NTP Amplification – An UDP type of flood targeting primarily Network Time Protocol (NTP) servers with staggering amount of traffic.
HTTP Flood – Requiring in-depth knowledge of the target, this hand-crafted attack exploits the HTTP POST or GET requests, being able to demand complex server-side processing or computation. Ultimately bringing the server resources to their limit resulting in either massive slowdown, or complete shutdown.
Zero-Day Attacks – Anything and everything not recognized by the overall hacker community, these are new and unresearched (and thus unpatched) ways of attacking, which very few people understand.
APT – Advanced Persistent Threat
This is an encompassing term used to define big attack campaigns, with one perpetrator or massive teams of hackers, over a prolonged period. This is essentially a declaration of war or state of emergency for a victim’s company.
Targets of these are typically governments or huge corporations, they require careful preparation and research beforehand.
This topic is incredibly complex with stages of preparation, expansion and execution usually required by such a massive endeavour and we’re at our limit already, so alas… another time.
That is all that we could cram in for today, in our next topic we’ll try to address the resolution to these problems, ways to prevent them and defend yourselves!
Now at least, you know what to look out for and the general terminology involved in the Cybersecurity domain.

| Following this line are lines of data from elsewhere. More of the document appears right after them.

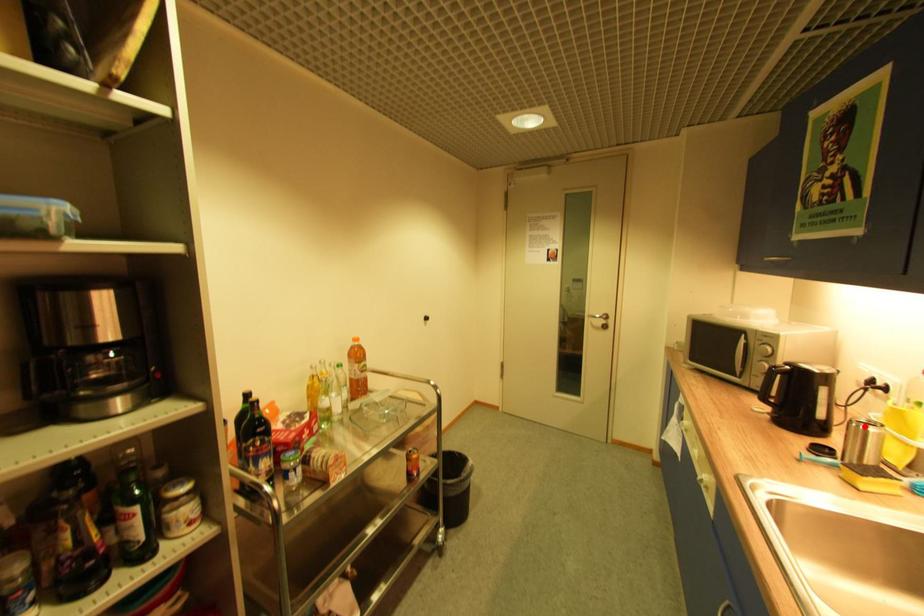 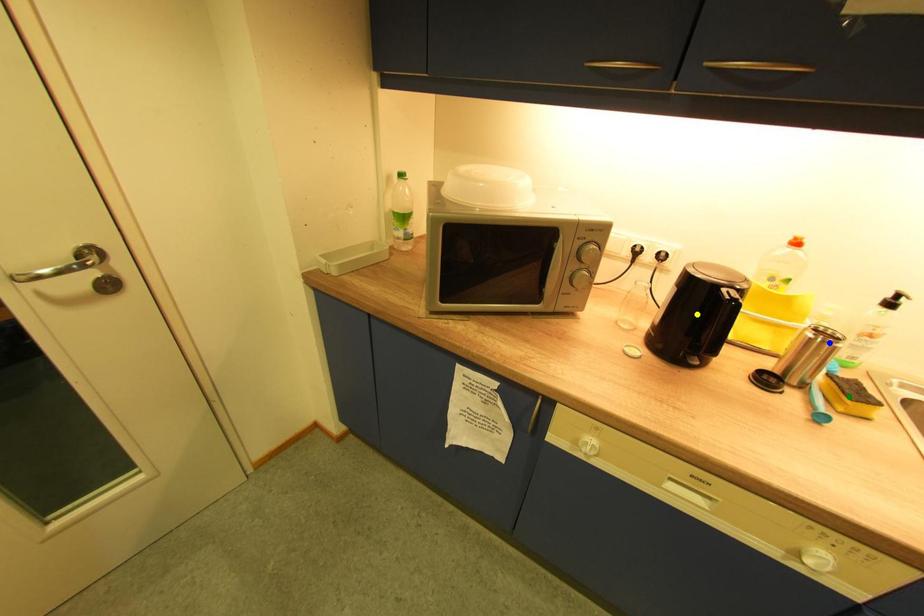 Question: I am providing you with two images of the same scene from different viewpoints. A red point is marked on the first image. You are given multiple points on the second image. Which spot in image 2 lines up with the point in image 1?

Choices:
 (A) yellow point
 (B) blue point
 (C) green point

Answer: (B)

And, as you might have guessed the shoes of a “CyberSec expert” are incredibly hard to fill. Not only because they are the next generation warriors but also because their enemy constantly evolves and tries to outwit the system.
Thus, it’s a never-ending battle of attrition and learning for both sides.
But before you go, tell us when was the last time you updated your password and what is your current one? For comparison’s sake.
And if you do tell us, please change it.
Stay classy business and tech nerds!